> [PROBLEM TO SOLVE] Transcribe the data below verbatim from the line with "nediferencirano nezadovoljstvo, pa" to the line with "Baš je zato". Include both of those lines.

(Stored data entries)

-=-=-

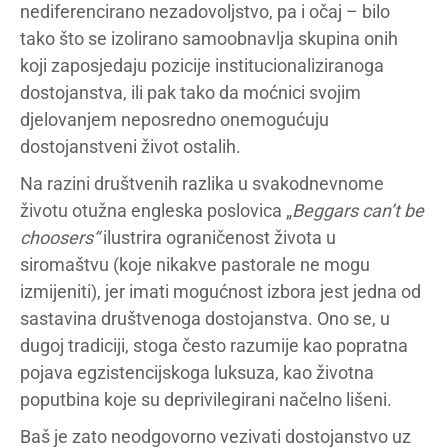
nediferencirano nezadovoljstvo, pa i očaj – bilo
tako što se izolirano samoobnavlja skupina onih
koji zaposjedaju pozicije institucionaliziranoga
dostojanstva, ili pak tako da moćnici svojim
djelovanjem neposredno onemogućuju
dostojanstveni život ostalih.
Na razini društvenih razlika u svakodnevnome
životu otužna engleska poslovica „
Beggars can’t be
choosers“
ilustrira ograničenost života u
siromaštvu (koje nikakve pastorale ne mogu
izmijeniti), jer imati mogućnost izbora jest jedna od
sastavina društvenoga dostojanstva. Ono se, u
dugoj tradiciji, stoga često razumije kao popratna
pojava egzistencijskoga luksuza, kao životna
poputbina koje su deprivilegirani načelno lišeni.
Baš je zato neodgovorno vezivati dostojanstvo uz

-=-=-

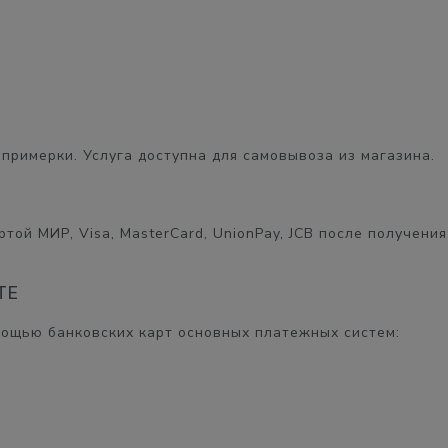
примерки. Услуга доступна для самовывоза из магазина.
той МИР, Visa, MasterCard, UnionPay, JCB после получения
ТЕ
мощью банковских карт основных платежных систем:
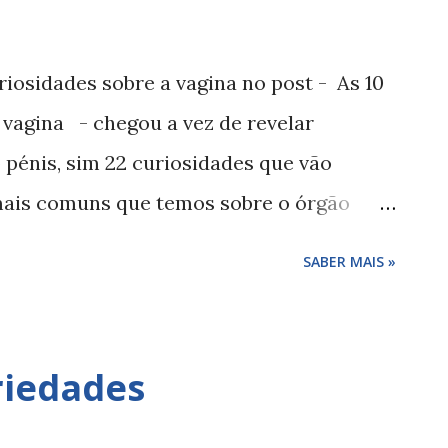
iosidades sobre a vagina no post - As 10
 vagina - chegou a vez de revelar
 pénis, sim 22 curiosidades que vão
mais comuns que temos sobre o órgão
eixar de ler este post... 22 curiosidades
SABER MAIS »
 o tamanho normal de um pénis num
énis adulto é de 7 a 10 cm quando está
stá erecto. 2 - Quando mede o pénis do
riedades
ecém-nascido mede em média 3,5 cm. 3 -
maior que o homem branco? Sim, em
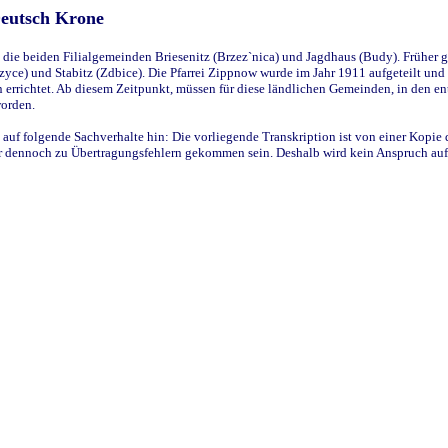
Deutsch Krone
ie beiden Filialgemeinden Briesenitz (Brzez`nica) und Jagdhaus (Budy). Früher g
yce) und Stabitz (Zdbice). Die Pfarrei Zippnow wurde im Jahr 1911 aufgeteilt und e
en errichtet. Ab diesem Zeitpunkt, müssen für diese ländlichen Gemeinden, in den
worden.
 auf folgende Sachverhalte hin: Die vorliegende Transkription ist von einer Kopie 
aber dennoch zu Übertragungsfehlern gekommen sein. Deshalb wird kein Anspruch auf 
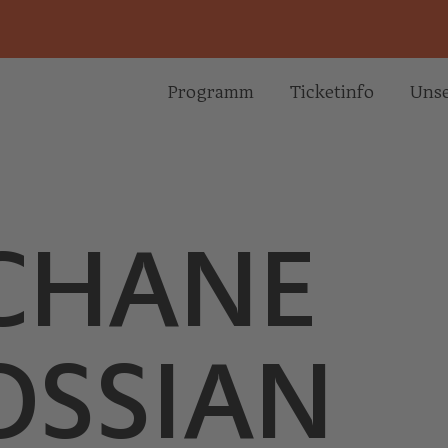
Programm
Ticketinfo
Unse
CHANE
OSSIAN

-=-=-

> [WRITTEN ANSWER]
nediferencirano nezadovoljstvo, pa i očaj – bilo
tako što se izolirano samoobnavlja skupina onih
koji zaposjedaju pozicije institucionaliziranoga
dostojanstva, ili pak tako da moćnici svojim
djelovanjem neposredno onemogućuju
dostojanstveni život ostalih.
Na razini društvenih razlika u svakodnevnome
životu otužna engleska poslovica „
Beggars can’t be
choosers“
ilustrira ograničenost života u
siromaštvu (koje nikakve pastorale ne mogu
izmijeniti), jer imati mogućnost izbora jest jedna od
sastavina društvenoga dostojanstva. Ono se, u
dugoj tradiciji, stoga često razumije kao popratna
pojava egzistencijskoga luksuza, kao životna
poputbina koje su deprivilegirani načelno lišeni.
Baš je zato neodgovorno vezivati dostojanstvo uz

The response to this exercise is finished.